Beyond Diagnosis: Evaluating Multimodal LLMs for Pathology Localization in Chest Radiographs
Advait Gosai, Arun Kavishwar, Stephanie L. McNamara, Soujanya Samineni, Renato Umeton, Alexander Chowdhury, William Lotter
TL;DR
This paper evaluates the localization abilities of frontier multimodal LLMs (GPT-4, GPT-5) and a domain-specific model (MedGemma) on chest radiographs using the CheXlocalize dataset. A grid-based prompting pipeline overlays an $8\times8$ grid and asks models to predict the most representative cell for each present pathology, with performance benchmarked against radiologists and a CNN baseline using a hit-rate metric defined by a $50\%$ overlap threshold. Results show GPT-5 achieves the best localization among LLMs (≈$49.7\%$ hit rate) but remains below both the CNN baseline (≈$59.9\%$) and radiologist performance (≈$80.1\%$); MedGemma performs weakest overall, though few-shot prompting yields improvements.

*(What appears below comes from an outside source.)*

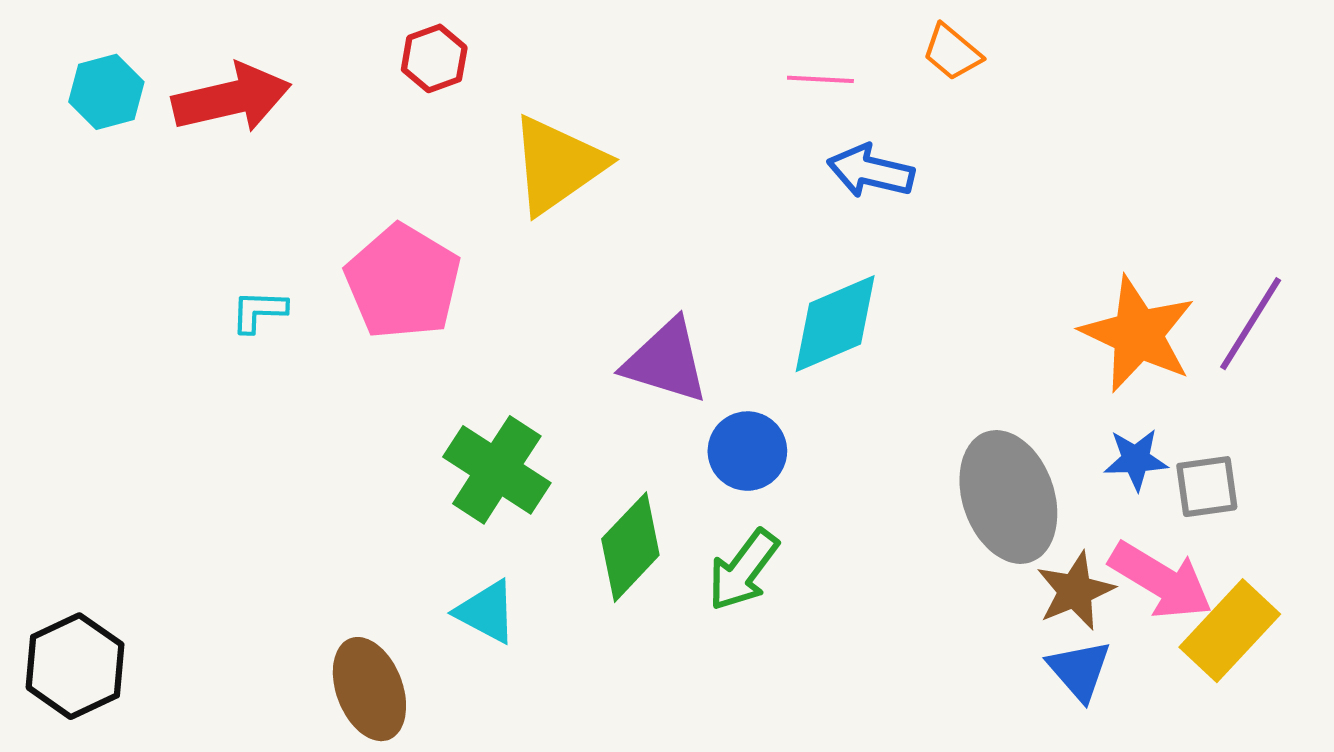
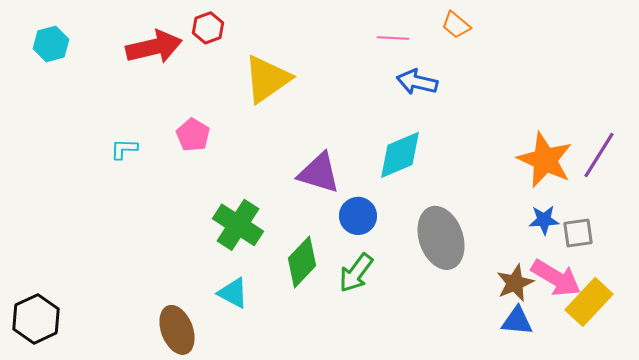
red arrow: (232, 98) -> (154, 47), moved
pink pentagon: (403, 282) -> (193, 135), size x0.6
gray ellipse: (1008, 497) -> (441, 238), moved
blue triangle: (1079, 670) -> (517, 321), turned -44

The study highlights the potential of large general-purpose models for medical localization tasks while underscoring limitations in fine-grained spatial reasoning and the value of combining LLMs with task-specific tools for reliable clinical use. Overall, the proposed evaluation framework provides a scalable approach to probe spatial understanding in foundation models and informs directions for future integration in clinical workflows.
Abstract
Recent work has shown promising performance of frontier large language models (LLMs) and their multimodal counterparts in medical quizzes and diagnostic tasks, highlighting their potential for broad clinical utility given their accessible, general-purpose nature. However, beyond diagnosis, a fundamental aspect of medical image interpretation is the ability to localize pathological findings. Evaluating localization not only has clinical and educational relevance but also provides insight into a model's spatial understanding of anatomy and disease. Here, we systematically assess two general-purpose MLLMs (GPT-4 and GPT-5) and a domain-specific model (MedGemma) in their ability to localize pathologies on chest radiographs, using a prompting pipeline that overlays a spatial grid and elicits coordinate-based predictions. Averaged across nine pathologies in the CheXlocalize dataset, GPT-5 exhibited a localization accuracy of 49.7%, followed by GPT-4 (39.1%) and MedGemma (17.7%), all lower than a task-specific CNN baseline (59.9%) and a radiologist benchmark (80.1%). Despite modest performance, error analysis revealed that GPT-5's predictions were largely in anatomically plausible regions, just not always precisely localized. GPT-4 performed well on pathologies with fixed anatomical locations, but struggled with spatially variable findings and exhibited anatomically implausible predictions more frequently. MedGemma demonstrated the lowest performance on all pathologies, but showed improvements when provided examples through few shot prompting. Our findings highlight both the promise and limitations of current MLLMs in medical imaging and underscore the importance of integrating them with task-specific tools for reliable use.